▶ Instructions for the task: Please copy every line from the following entries in which the word "vrienden" appears.

- Opening Delimiter -

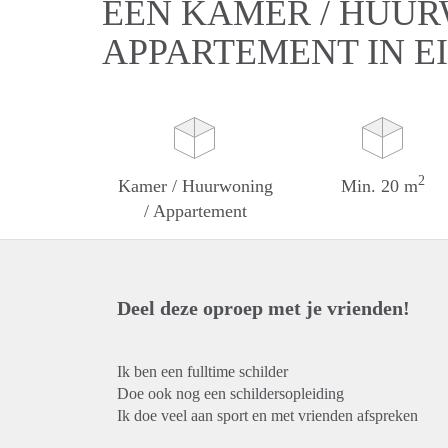
EEN KAMER / HUUR
APPARTEMENT IN 
2
Kamer / Huurwoning
Min. 20 m
/ Appartement
Deel deze oproep met je vrienden!
Ik ben een fulltime schilder
Doe ook nog een schildersopleiding
Ik doe veel aan sport en met vrienden afspreken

- Closing Delimiter -

▶ Output for this exercise:
Deel deze oproep met je vrienden!
Ik doe veel aan sport en met vrienden afspreken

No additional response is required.